***** DATA SHOWN *****

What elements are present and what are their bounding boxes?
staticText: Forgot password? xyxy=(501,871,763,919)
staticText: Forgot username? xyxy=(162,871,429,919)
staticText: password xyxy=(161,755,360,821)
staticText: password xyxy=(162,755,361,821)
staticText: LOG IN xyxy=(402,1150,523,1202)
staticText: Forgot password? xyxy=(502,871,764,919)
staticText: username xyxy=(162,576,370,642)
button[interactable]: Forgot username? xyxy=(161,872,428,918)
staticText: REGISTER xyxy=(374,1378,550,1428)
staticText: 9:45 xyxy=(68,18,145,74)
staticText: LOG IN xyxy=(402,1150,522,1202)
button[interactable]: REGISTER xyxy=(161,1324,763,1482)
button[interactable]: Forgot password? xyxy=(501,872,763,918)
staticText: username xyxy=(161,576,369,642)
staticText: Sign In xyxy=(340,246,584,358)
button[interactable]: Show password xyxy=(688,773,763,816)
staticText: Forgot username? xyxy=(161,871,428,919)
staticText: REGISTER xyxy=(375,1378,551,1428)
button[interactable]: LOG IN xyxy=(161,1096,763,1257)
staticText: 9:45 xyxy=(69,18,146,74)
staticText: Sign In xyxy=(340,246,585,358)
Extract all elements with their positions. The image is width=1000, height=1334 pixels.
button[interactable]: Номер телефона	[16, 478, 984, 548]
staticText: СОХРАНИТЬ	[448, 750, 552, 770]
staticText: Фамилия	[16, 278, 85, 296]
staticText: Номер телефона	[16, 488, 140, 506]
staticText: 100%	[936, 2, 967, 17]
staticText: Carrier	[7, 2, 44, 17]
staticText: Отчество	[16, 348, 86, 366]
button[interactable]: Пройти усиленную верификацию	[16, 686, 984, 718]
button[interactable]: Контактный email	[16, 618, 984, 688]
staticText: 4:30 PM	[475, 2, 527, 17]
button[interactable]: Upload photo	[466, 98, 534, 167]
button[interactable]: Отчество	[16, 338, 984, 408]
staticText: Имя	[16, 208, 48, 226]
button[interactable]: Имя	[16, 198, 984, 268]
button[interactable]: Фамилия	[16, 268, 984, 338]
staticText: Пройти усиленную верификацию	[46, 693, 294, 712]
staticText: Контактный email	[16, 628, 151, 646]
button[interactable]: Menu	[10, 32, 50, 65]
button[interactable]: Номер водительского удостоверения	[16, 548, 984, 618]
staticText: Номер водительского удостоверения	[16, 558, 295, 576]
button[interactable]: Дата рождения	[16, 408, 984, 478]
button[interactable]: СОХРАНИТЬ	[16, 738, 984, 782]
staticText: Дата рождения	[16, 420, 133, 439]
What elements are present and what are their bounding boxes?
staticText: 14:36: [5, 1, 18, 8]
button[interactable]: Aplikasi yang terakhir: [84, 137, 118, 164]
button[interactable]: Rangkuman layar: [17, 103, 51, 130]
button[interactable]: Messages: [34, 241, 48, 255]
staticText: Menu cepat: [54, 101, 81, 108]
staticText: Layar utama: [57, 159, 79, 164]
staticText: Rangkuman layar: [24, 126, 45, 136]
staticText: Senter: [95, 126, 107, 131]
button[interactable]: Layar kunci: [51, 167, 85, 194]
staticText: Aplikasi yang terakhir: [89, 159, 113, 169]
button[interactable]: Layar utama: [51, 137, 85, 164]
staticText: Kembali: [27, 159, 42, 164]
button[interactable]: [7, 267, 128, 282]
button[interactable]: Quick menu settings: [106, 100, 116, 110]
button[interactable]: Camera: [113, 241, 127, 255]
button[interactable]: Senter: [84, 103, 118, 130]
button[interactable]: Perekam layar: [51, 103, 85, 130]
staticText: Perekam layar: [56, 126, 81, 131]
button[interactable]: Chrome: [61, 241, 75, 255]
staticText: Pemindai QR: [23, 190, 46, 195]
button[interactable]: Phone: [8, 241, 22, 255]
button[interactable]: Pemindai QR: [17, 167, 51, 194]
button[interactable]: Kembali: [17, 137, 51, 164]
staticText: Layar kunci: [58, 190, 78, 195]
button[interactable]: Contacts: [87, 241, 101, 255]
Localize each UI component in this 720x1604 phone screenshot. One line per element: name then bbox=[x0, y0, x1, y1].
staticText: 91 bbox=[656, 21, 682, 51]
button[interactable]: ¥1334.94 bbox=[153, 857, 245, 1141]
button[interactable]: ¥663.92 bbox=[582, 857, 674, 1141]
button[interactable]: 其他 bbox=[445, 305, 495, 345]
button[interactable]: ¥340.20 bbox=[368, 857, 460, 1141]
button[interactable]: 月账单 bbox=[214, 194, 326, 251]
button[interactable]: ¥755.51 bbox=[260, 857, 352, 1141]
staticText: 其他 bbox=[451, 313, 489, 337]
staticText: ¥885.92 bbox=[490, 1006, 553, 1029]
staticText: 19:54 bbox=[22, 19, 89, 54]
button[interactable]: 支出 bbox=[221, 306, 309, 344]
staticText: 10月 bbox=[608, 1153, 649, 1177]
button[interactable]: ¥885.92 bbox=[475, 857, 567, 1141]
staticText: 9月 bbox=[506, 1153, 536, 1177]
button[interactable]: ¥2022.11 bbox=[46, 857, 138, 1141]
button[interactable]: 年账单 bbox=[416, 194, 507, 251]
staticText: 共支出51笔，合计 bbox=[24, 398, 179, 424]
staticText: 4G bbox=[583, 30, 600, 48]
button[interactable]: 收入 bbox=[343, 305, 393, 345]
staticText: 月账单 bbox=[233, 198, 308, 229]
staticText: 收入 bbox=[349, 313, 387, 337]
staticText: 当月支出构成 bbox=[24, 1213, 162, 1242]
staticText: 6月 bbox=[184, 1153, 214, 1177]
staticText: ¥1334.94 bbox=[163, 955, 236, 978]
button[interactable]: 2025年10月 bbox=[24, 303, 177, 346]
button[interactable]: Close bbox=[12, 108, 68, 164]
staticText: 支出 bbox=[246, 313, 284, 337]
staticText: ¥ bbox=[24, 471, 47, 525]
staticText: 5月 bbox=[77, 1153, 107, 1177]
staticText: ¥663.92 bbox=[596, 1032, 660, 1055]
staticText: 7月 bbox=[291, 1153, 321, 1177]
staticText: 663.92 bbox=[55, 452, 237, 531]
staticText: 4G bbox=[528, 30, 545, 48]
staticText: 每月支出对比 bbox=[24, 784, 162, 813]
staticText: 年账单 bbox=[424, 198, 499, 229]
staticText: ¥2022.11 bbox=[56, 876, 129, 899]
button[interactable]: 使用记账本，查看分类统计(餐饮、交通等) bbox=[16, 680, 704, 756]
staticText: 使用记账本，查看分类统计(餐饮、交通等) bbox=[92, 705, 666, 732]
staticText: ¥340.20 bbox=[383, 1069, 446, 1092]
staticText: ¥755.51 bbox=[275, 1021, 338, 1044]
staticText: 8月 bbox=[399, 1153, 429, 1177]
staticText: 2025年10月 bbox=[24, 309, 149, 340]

*****

The answer must be every line from the entries above that holds the string "Senter".

staticText: Senter: [95, 126, 107, 131]
button[interactable]: Senter: [84, 103, 118, 130]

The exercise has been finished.